Exactly and in full, give the records again.

::: DATA SHOWN

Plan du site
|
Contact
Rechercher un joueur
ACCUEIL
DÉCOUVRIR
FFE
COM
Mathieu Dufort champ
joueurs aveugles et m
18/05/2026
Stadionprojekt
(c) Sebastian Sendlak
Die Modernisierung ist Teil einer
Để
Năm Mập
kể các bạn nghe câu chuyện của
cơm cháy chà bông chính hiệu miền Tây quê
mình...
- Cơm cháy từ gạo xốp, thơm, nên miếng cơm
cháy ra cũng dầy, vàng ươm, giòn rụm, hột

::::::

• [ANSWER BOX]
Plan du site
|
Contact
Rechercher un joueur
ACCUEIL
DÉCOUVRIR
FFE
COM
Mathieu Dufort champ
joueurs aveugles et m
18/05/2026
Stadionprojekt
(c) Sebastian Sendlak
Die Modernisierung ist Teil einer
Để
Năm Mập
kể các bạn nghe câu chuyện của
cơm cháy chà bông chính hiệu miền Tây quê
mình...
- Cơm cháy từ gạo xốp, thơm, nên miếng cơm
cháy ra cũng dầy, vàng ươm, giòn rụm, hột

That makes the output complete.